**What the exercise asks**
Each line below must be reproduced exactly as it stands. Pictures stay out of the copy.

(Records from a data source)
——
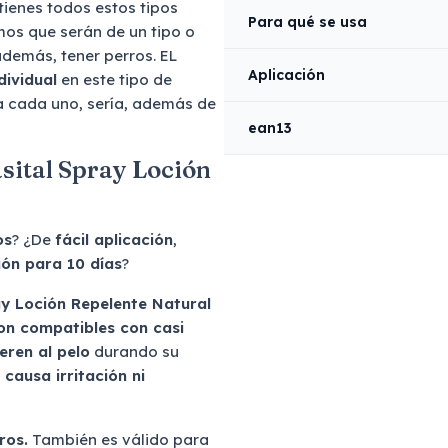
i tienes todos estos tipos
Para qué se usa
mos que serán de un tipo o
además, tener perros. EL
Aplicación
dividual
en este tipo de
a cada uno, sería, además de
ean13
sital Spray Loción
os
? ¿De
fácil aplicación
,
ión para 10 días
?
ay Loción Repelente Natural
on compatibles con casi
eren al pelo
durando su
 causa irritación ni
ros.
También es válido para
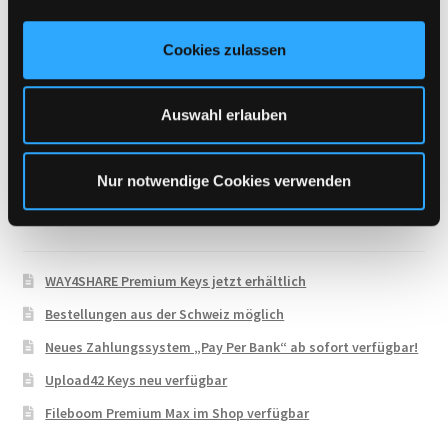
UploadCloud
a
u
Uploady.io
Cookies zulassen
s
VipFile.cc
w
WAY4SHARE
a
Auswahl erlauben
h
Xubster
l
Nur notwendige Cookies verwenden
Neueste Beiträge
WAY4SHARE Premium Keys jetzt erhältlich
Bestellungen aus der Schweiz möglich
Neues Zahlungssystem „Pay Per Bank“ ab sofort verfügbar!
Upload42 Keys neu verfügbar
Fileboom Premium Max im Shop verfügbar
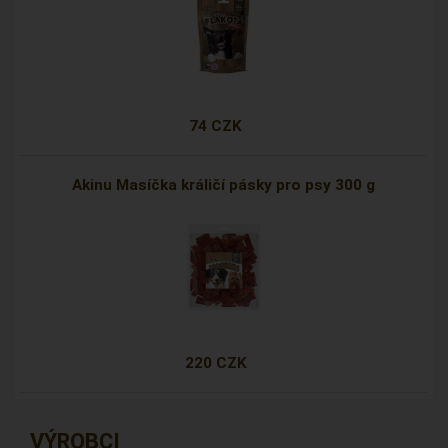
74 CZK
Akinu Masíčka králičí pásky pro psy 300 g
220 CZK
VÝROBCI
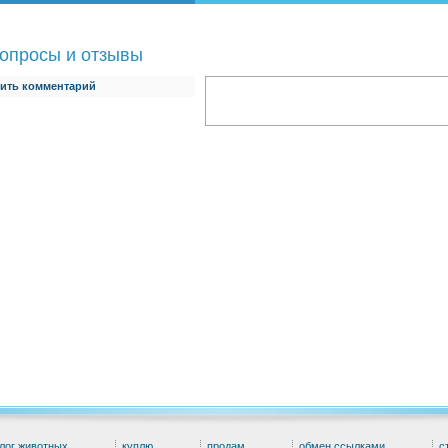
опросы и отзывы
ить комментарий
лог животных
куплю
продам
обмен ссылками
с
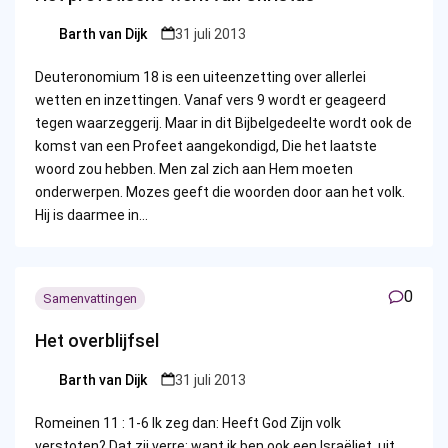
Barth van Dijk
31 juli 2013
Posted
by
Deuteronomium 18 is een uiteenzetting over allerlei
wetten en inzettingen. Vanaf vers 9 wordt er geageerd
tegen waarzeggerij. Maar in dit Bijbelgedeelte wordt ook de
komst van een Profeet aangekondigd, Die het laatste
woord zou hebben. Men zal zich aan Hem moeten
onderwerpen. Mozes geeft die woorden door aan het volk.
Hij is daarmee in…
0
Samenvattingen
Het overblijfsel
Barth van Dijk
31 juli 2013
Posted
by
Romeinen 11 : 1-6 Ik zeg dan: Heeft God Zijn volk
verstoten? Dat zij verre; want ik ben ook een Israëliet, uit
——
**Solution to this problem**
i tienes todos estos tipos
Para qué se usa
mos que serán de un tipo o
además, tener perros. EL
Aplicación
dividual
en este tipo de
a cada uno, sería, además de
ean13
sital Spray Loción
os
? ¿De
fácil aplicación
,
ión para 10 días
?
ay Loción Repelente Natural
on compatibles con casi
eren al pelo
durando su
 causa irritación ni
ros.
También es válido para
UploadCloud
a
u
Uploady.io
Cookies zulassen
s
VipFile.cc
w
WAY4SHARE
a
Auswahl erlauben
h
Xubster
l
Nur notwendige Cookies verwenden
Neueste Beiträge
WAY4SHARE Premium Keys jetzt erhältlich
Bestellungen aus der Schweiz möglich
Neues Zahlungssystem „Pay Per Bank“ ab sofort verfügbar!
Upload42 Keys neu verfügbar
Fileboom Premium Max im Shop verfügbar
74 CZK
Akinu Masíčka králičí pásky pro psy 300 g
220 CZK
VÝROBCI
опросы и отзывы
ить комментарий
лог животных
куплю
продам
обмен ссылками
с
Barth van Dijk
31 juli 2013
Posted
by
Deuteronomium 18 is een uiteenzetting over allerlei
wetten en inzettingen. Vanaf vers 9 wordt er geageerd
tegen waarzeggerij. Maar in dit Bijbelgedeelte wordt ook de
komst van een Profeet aangekondigd, Die het laatste
woord zou hebben. Men zal zich aan Hem moeten
onderwerpen. Mozes geeft die woorden door aan het volk.
Hij is daarmee in…
0
Samenvattingen
Het overblijfsel
Barth van Dijk
31 juli 2013
Posted
by
Romeinen 11 : 1-6 Ik zeg dan: Heeft God Zijn volk
verstoten? Dat zij verre; want ik ben ook een Israëliet, uit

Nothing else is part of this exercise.